For a while, Bailey had only used his wheelchair when he got home from school, saving his strength so he could leave it at home during the day. Then the school day got to be too much, so Angie and Mike changed tactics, sending him to school in his chair and letting him up in the evenings when his strength would allow. But slowly, incrementally, his evening freedom became more and more limited and his time in the chair increased. Apparently now, he wasn't walking at all.
“Do you remember your last step?” Fern asked softly, not savvy enough at eleven to avoid direct questions that might be painful to answer.
“No. I don't. I would write it in my journal if I did. But I don't know.”
“I bet your mom wishes she could put it in your baby book. She wrote down your first step, didn't she? She probably wishes she could write down your last.”
“She probably thought there would be more.” Bailey gulped and Fern could tell he was trying not to cry. “I thought there would be more. But I guess I used them all up.”
“I would give you some of my steps if I could,” Fern offered, her chin starting to wobble too. They cried together for a minute, two forlorn little figures on a hospital bed, surrounded by blue walls and Bailey's things.
“Maybe I can't take steps, but I can still roll,” Bailey wiped at his nose, and he shrugged, abandoning his self-pity, his optimism rising to the surface the way it always did.
Fern nodded, glancing at his wheelchair with a flood of gratitude. He could still roll. And then she grinned.
“You can't walk and roll, but you can rock and roll,” Fern squealed and jumped off the bed to turn on some music.
“I can definitely rock and roll.” Bailey laughed. And he did, singing at the top of his lungs while Fern walked and rolled and boogied and leaped enough for both of them.
Bailey's final resting place was nestled to the left of his Grandpa Sheen, Fern's grandpa too. Jessica Sheen laid just beyond, a woman who died of cancer when her son, Mike, was only nine years old. Rachel, Fern's mother, had been nineteen when her mother died, and she lived at home and helped her father raise her little brother, Mike, until he graduated from high school and left for college. As a result, the bond between Rachel and Mike was more like parent and child than brother and sister.
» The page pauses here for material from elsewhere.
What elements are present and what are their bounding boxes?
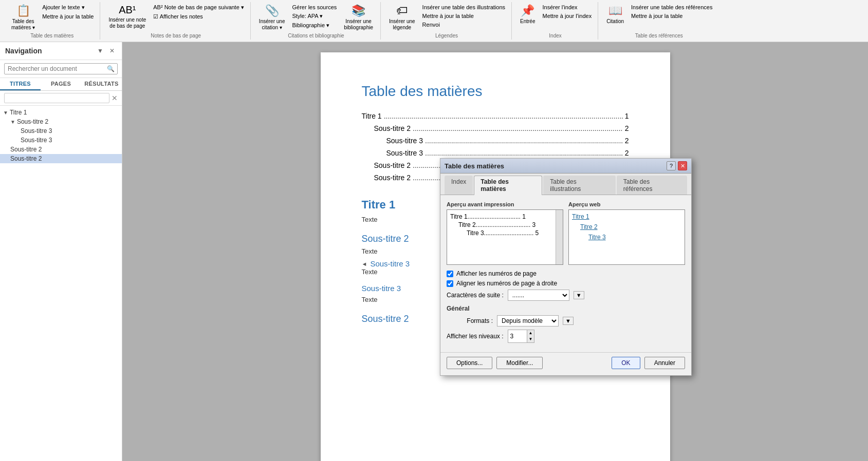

Grandpa James Sheen was in his seventies when Fern and Bailey were born, and he passed when they were five years old. Fern remembered him vaguely, the shock of white hair and the bright blue eyes that he'd passed down to his children, Mike and Rachel. Bailey had inherited those eyes as well–lively, intense. Eyes that saw everything and soaked it all up. Fern had her father's eyes, a deep warm brown that comforted and consoled, a deep brown the color of the earth that was piled high next to the deep hole in the ground.
Fern found her father's eyes as he began to speak, his slightly gravelly voice reverent in the soft air, conviction making his voice shake. As they listened to the heartfelt dedication, Fern felt Ambrose shudder as if the words had found a resting place inside of him.
“I don't think we get answers to every question. We don't get to know all the whys. But I think we will look back at the end of our lives, if we do the best we can, and we will see that the things that we begged God to take from us, the things we cursed him for, the things that made us turn our backs on him or any belief in him, are the things that were the biggest blessings, the biggest opportunities for growth.” Pastor Taylor paused as if gathering his final thoughts. Then he searched out his daughter's face among the mourners. “Bailey was a blessing . . . and I believe that we will see him again. He isn't gone forever.”
But he was gone for now, and now stretched on into endless days without him. His absence was like the hole in the ground–gaping and impossible to ignore. And the hole Bailey left would take a lot longer to fill. Fern clung to Ambrose's hand and when her father said 'Amen' and people began to disperse, Fern stayed glued to the spot, unable to move, to leave, to turn her back on the hole. One by one, people approached her, patting her hand, embracing her, until finally only Angie and Mike remained with Ambrose and Fern.